> [TASK INSTRUCTIONS] The line with "Registration Starts" starts the range, and the last line of the listing ends it. Retype that range exactly, without pictures.

Segment Start: TASK MATERIAL

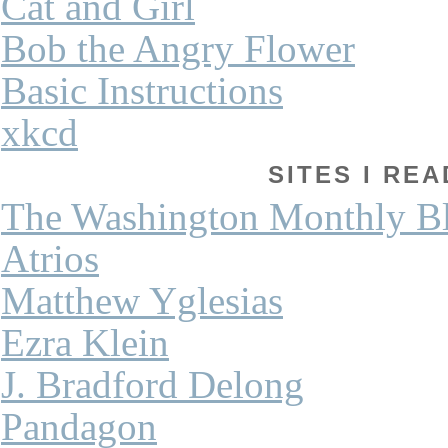
Cat and Girl
Bob the Angry Flower
Basic Instructions
xkcd
SITES I REA
The Washington Monthly B
Atrios
Matthew Yglesias
Ezra Klein
J. Bradford Delong
Pandagon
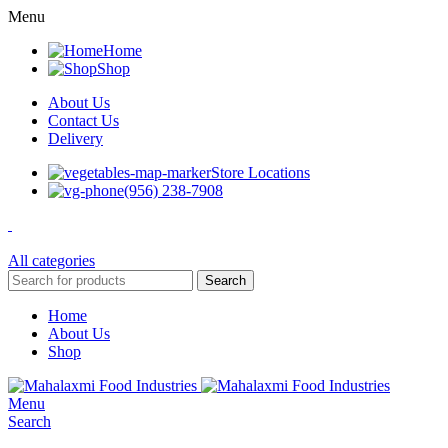
Menu
Home
Shop
About Us
Contact Us
Delivery
Store Locations
(956) 238-7908
All categories
Search
Home
About Us
Shop
Menu
Search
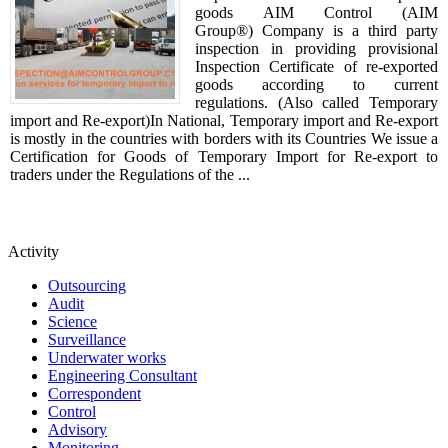
goods AIM Control (AIM
Group®) Company is a third party
inspection in providing provisional
Inspection Certificate of re-exported
goods according to current
regulations. (Also called Temporary
import and Re-export)In National, Temporary import and Re-export
is mostly in the countries with borders with its Countries We issue a
Certification for Goods of Temporary Import for Re-export to
traders under the Regulations of the ...
Activity
Outsourcing
Audit
Science
Surveillance
Underwater works
Engineering Consultant
Correspondent
Control
Advisory
Monitoring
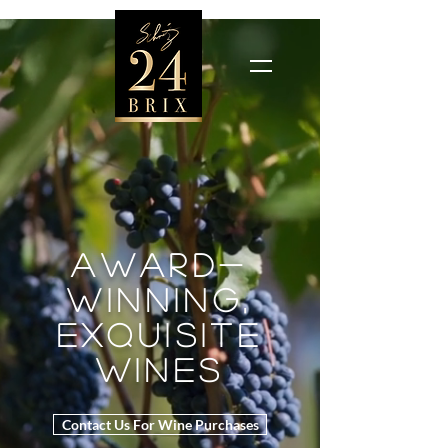
award-
winning,
exquisite
wines
Contact Us For Wine Purchases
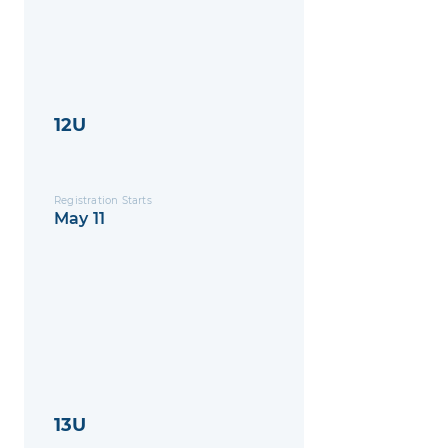
12U
Registration Starts
May 11
13U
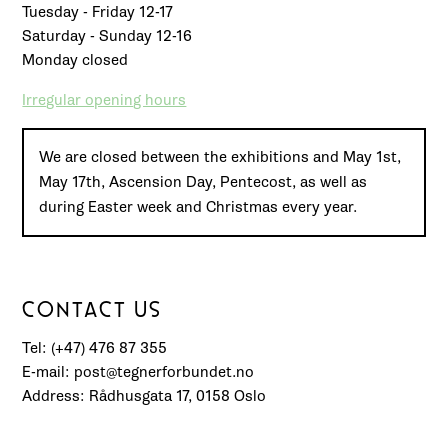
Tuesday - Friday 12-17
Saturday - Sunday 12-16
Monday closed
Irregular opening hours
We are closed between the exhibitions and May 1st,
May 17th, Ascension Day, Pentecost, as well as
during Easter week and Christmas every year.
CONTACT US
Tel: (+47) 476 87 355
E-mail: post@tegnerforbundet.no
Address: Rådhusgata 17, 0158 Oslo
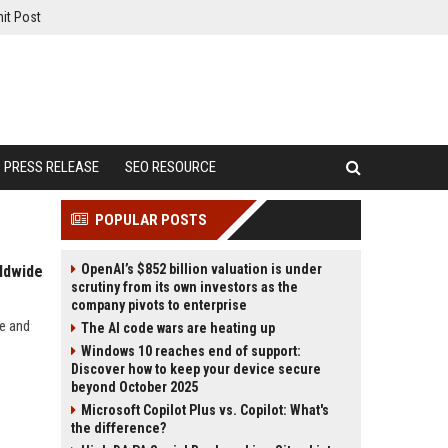
it Post
PRESS RELEASE
SEO RESOURCE
POPULAR POSTS
OpenAI’s $852 billion valuation is under
ldwide
scrutiny from its own investors as the
company pivots to enterprise
de and
The AI code wars are heating up
Windows 10 reaches end of support:
Discover how to keep your device secure
beyond October 2025
Microsoft Copilot Plus vs. Copilot: What's
the difference?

Segment End: TASK MATERIAL

> [WRITTEN ANSWER]
Registration Starts
May 11
13U
Tuesday - Friday 12-17
Saturday - Sunday 12-16
Monday closed
Irregular opening hours
We are closed between the exhibitions and May 1st,
May 17th, Ascension Day, Pentecost, as well as
during Easter week and Christmas every year.
CONTACT US
Tel: (+47) 476 87 355
E-mail: post@tegnerforbundet.no
Address: Rådhusgata 17, 0158 Oslo
it Post
PRESS RELEASE
SEO RESOURCE
POPULAR POSTS
OpenAI’s $852 billion valuation is under
ldwide
scrutiny from its own investors as the
company pivots to enterprise
de and
The AI code wars are heating up
Windows 10 reaches end of support:
Discover how to keep your device secure
beyond October 2025
Microsoft Copilot Plus vs. Copilot: What's
the difference?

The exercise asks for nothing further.